He said the habit brought him solace and comfort when the life of a budding artist was too stressful. It allowed him a sense of calm that few other things could.
His perspective on smoking is a central pillar of the Lynchian ethos: there’s salvageable love in the things that may kill us. The old saying goes, “What doesn’t kill you makes you stronger.” But to Lynch, maybe the things that cause us harm also make us stronger in their own strange way.
Lynch acknowledged the damage smoking did to his body but refused to view it as sorrowful because it helped him make the best of the moment. The uncertainties of the future don’t matter.
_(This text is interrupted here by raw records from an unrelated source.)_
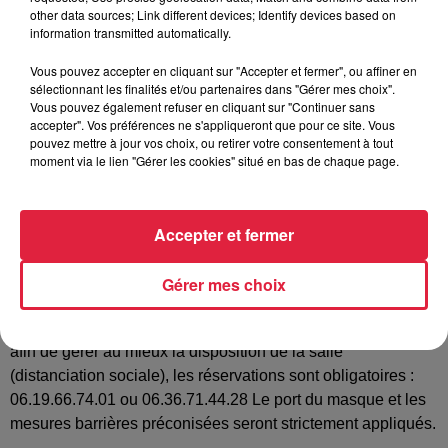
other data sources; Link different devices; Identify devices based on
Tarif
Gratuit
information transmitted automatically.
Vous pouvez accepter en cliquant sur "Accepter et fermer", ou affiner en
sélectionnant les finalités et/ou partenaires dans "Gérer mes choix".
Vous pouvez également refuser en cliquant sur "Continuer sans
L'association des Familles de Gresswiller organise son loto
accepter". Vos préférences ne s'appliqueront que pour ce site. Vous
annuel sous réserve d'autorisation préfectorale: A gagner:
pouvez mettre à jour vos choix, ou retirer votre consentement à tout
Une parenthèse gastronomique comprenant un repas
moment via le lien "Gérer les cookies" situé en bas de chaque page.
gastronomique pour 2 avec une nuit en chambre double et
les petits déjeuners à l'Auberge Metzger *** de Natzwiller TV
LED 98 CM CAVE À VIN TIREUSE À BIÈRE CHAINE HIFI
Accepter et fermer
LECTEUR CD BLUETOOTH BRACELET CONNECTÉ
POLAROÏD TABLETTE TACTILE 8 POUCES Et de
Gérer mes choix
NOMBREUX LOTS DE VALEUR Petite Restauration sur
place. Afin de répondre aux exigences dues au COVID19 et
afin de gérer au mieux la disposition de la salle
(distanciation sociale), les réservations sont obligatoires :
06.19.66.74.01 ou 06.36.71.44.28 Le port du masque et les
mesures barrières préconisées seront strictement appliqués.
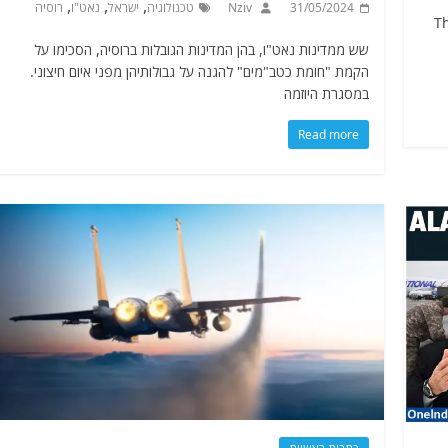
,
,
,
31/05/2024
Nziv
טכנולוגיה
ישראל
נאט"ו
רוסיה
 את The Base
שש ממדינות נאט"ו, בהן המדינות הגובלות ברוסיה, הסכימו על
הקמת "חומת כטב"מים" להגנה על גבולותיהן מפני איום חיצוני.
במסגרת היוזמה
Read more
Instead, it’s how we overcome our fears and find the beauty in the present, regardless of how we do it is considered conventionally healthy.
As I’ve gotten older, I often think I haven’t gained wisdom or solved the riddle of what my career path is going to look like. I’m clueless in nearly every sense and have far more questions than I know what to do with.
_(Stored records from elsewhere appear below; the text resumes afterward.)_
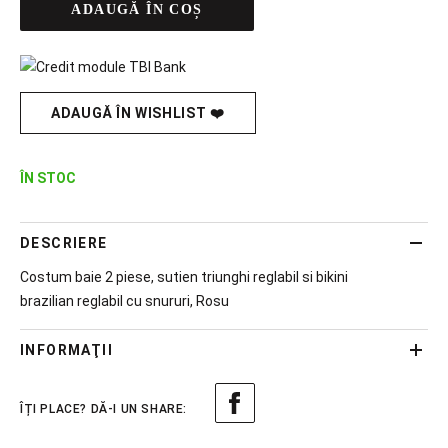
ADAUGĂ ÎN COȘ
ADAUGĂ ÎN WISHLIST ❤️
ÎN STOC
DESCRIERE
Costum baie 2 piese, sutien triunghi reglabil si bikini
brazilian reglabil cu snururi, Rosu
INFORMAŢII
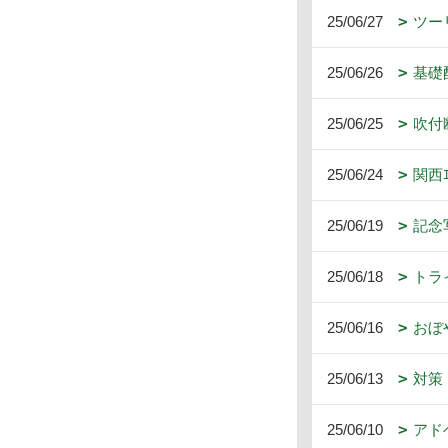
25/06/27
ツー
25/06/26
基礎
25/06/25
吹付
25/06/24
関西ｴｸ
25/06/19
記念
25/06/18
トラ
25/06/16
おぼ
25/06/13
対策
25/06/10
アド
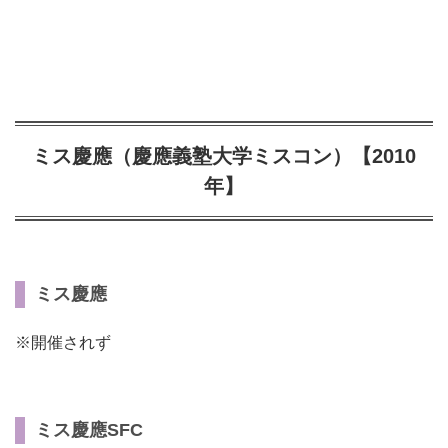
ミス慶應（慶應義塾大学ミスコン）【2010
年】
ミス慶應
※開催されず
ミス慶應SFC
No matter how successful I may be, or the praise I get from my work, I always fear that my art is never good enough.
I’m always insecure that my ideas are irrelevant or that my process is too different from my peers. I write about things that I feel nobody cares about other than me. In the Lynchian universe, though, those inadequacies don’t exist.
Instead, Lynch’s philosophy on unapologetic creativity encouraged me to push forward with what I want to make. Because to him, all that mattered was pushing forward and crafting art that fulfilled his desires, regardless of what anyone else thought.
He was the light that guided me into the field I am now and was the constant reminder that I could be creative in whatever way satisfied me.
But as I mourn his loss, I realize that in many ways life is a Lynch film. It’s a juggernaut that hurls obscurities faster than you can volley them back. Living can feel like I’m constantly floating in a dream state, but all that matters is that I make it out on the other side.
Questions aren’t inherently evil things — they’re the force that guides us to the people and things we love. The pressure of the unknown can turn us into dust, but if we find pleasure in the pressure we still may not turn into diamonds. Instead, we may transform into a stranger, more complex yet equally beautiful thing. I suppose that is the most valuable advice Lynch has given me.
I don’t know how long it will take me to get over his passing, as he was the man who formed nearly every aspect of my creative life. He was an artist unlike any other and I hope history remembers him fondly.
As Lynch once said, “One day, the sadness will end, but I don’t think today is the day.”
I hope that day comes soon. It has to.